Hormonal contraception is used widely and plays an important role in preventing unintended pregnancies and reducing maternal morbidity and mortality. However, some, but not all, prospective observational studies have found an increased risk for women to acquire HIV infection when they are using hormonal contraception, especially injectable depot medroxy-progesterone acetate (DMPA, otherwise known as branded Depo-Provera). This injectable contraceptive is a popular contraceptive method used worldwide, including in southern and East Africa where HIV is highly prevalent; it is easy to use, fast to administer, and can be used discretely. For women in regions where HIV rates are high and injectable contraceptive use is common, understanding the possible link between injectable contraceptive use and HIV infection is a public health priority. The challenge with studies on this issue is that observational data are potentially open to bias, and hormonal contraceptive users could be less likely to use condoms (and, even more importantly, less likely to use condoms but more likely to falsely report using them), which could result in confounding in the analysis. At AIDS 2014, an oral abstract session was devoted to the challenging data relating contraception and HIV (http://pag.aids2014.org/session.aspx?s=1115).
 
A large individual patient meta-analysis, which included 18 studies following >37,000 women (experiencing 1830 incident HIV infection), was reported (Morrison, abstract THAC0503). Compared to women not using contraception, the adjusted hazard ratio for HIV acquisition was 1.50 (95% CI 1.24-1.83) for DMPA, 1.24 (95% CI 0.84-1.82) for norethisterone enanthate (NET-EN) another injectable progestin, and 1.03 (95% CI 0.88-1.20) combined oral contraceptive pills. There was no modification of the contraceptive-HIV relationship by either age or HSV-2 infection status. Interestingly, the authors created a scale to assess the potential risk of bias in the contributing studies and found that studies at lower risk of bias also had lower risk estimates for DMPA. Thus, in this very large compilation of data, DMPA, but not NET-EN or oral contraceptives, was associated with increased HIV risk. The authors suggested that a randomized trial of different contraceptives may be the only way to provide more clear data for this critical question.
 
In contrast, data from a 17-year prospective cohort of HIV serodiscordant couples in Zambia found no relationship between injectable contraceptive use and HIV risk (Wall, abstract THAC0504). In that study, 1393 couples in which the male partner was HIV infected were followed in a prospective observational cohort.
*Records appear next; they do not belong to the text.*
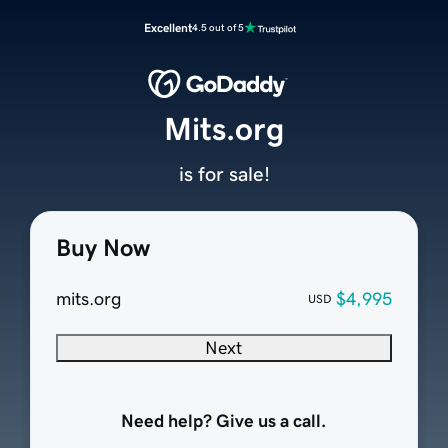
Excellent
4.5 out of 5
Mits.org
is for sale!
Buy Now
mits.org
$4,995
USD
Next
Need help? Give us a call.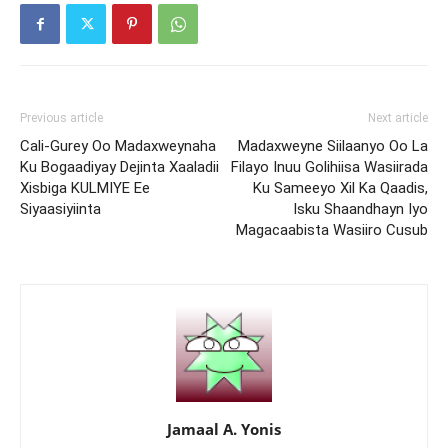
Previous article
Next article
Cali-Gurey Oo Madaxweynaha
Madaxweyne Siilaanyo Oo La
Ku Bogaadiyay Dejinta Xaaladii
Filayo Inuu Golihiisa Wasiirada
Xisbiga KULMIYE Ee
Ku Sameeyo Xil Ka Qaadis,
Siyaasiyiinta
Isku Shaandhayn Iyo
Magacaabista Wasiiro Cusub
Jamaal A. Yonis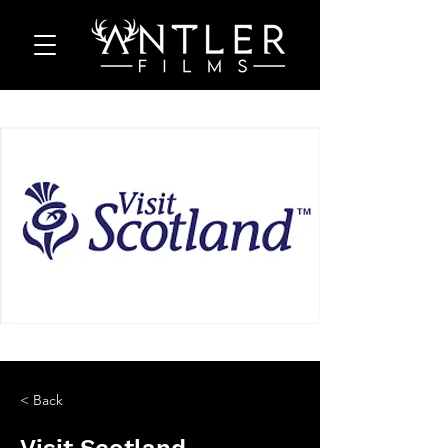
< Back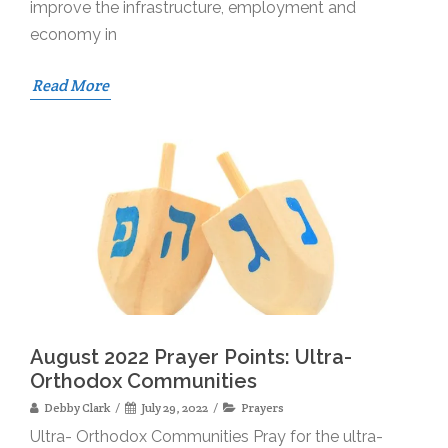
improve the infrastructure, employment and
economy in
Read More
August 2022 Prayer Points: Ultra-
Orthodox Communities
Debby Clark
July 29, 2022
Prayers
Ultra- Orthodox Communities Pray for the ultra-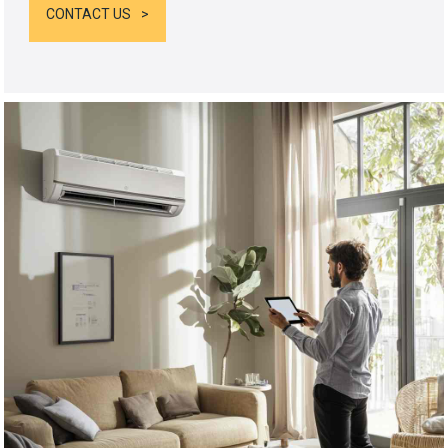
CONTACT US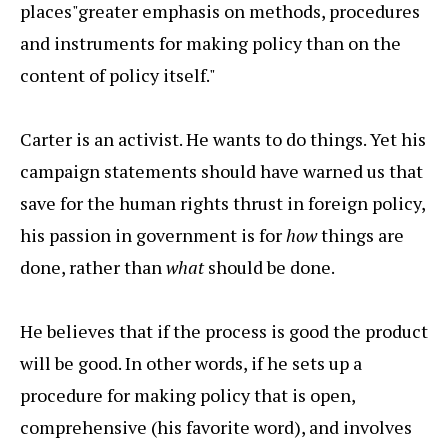
places"greater emphasis on methods, procedures
and instruments for making policy than on the
content of policy itself."
Carter is an activist. He wants to do things. Yet his
campaign statements should have warned us that
save for the human rights thrust in foreign policy,
his passion in government is for
how
things are
done, rather than
what
should be done.
He believes that if the process is good the product
will be good. In other words, if he sets up a
procedure for making policy that is open,
comprehensive (his favorite word), and involves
HIV incidence was high, nearly 9% per year, and 207 incident transmissions were observed. In multivariate analysis, use of injectables (HR=1.0, 95%CI 0.6-1.5), oral contraceptive pills (HR=1.2, 95% CI 0.8-2.0), or implants (HR=0.9, 95% CI 0.3-2.6) in the past three months was not associated with HIV acquisition.
 
Finally, an abstract from the World Health Organization detailed WHO recommendations on medical eligibility considerations for different contraceptives for women at high risk for HIV (as well as for women living with HIV) (Gaffield, abstract THAC0505LB). In brief, recommendations did not change after a Q1 2014 consultation, compared to recommendations made in 2012. New WHO guidance recommends no restrictions on the use of combined hormonal contraceptives (pills, patch, vaginal ring, or injectable) or progestogen-only contraceptives (pills, injectable, or implants) for women with or vulnerable to HIV. Because risk of HIV acquisition associated with progestogen-only injectables is uncertain, women and couples at high risk of HIV infection should be informed about HIV preventative measures, including male and female condoms. WHO continues to actively review its recommendations in light of the accumulating evidence and strongly supports the need for further research to identify definitive answers that address concerns around increased biological vulnerability to HIV among women using progestogen-only injectables. Thus, in summary, there remains uncertainty in whether hormonal contraception, particularly injectable DMPA, truly increases HIV risk in women. This will continue to be a priority topic for future studies and meetings.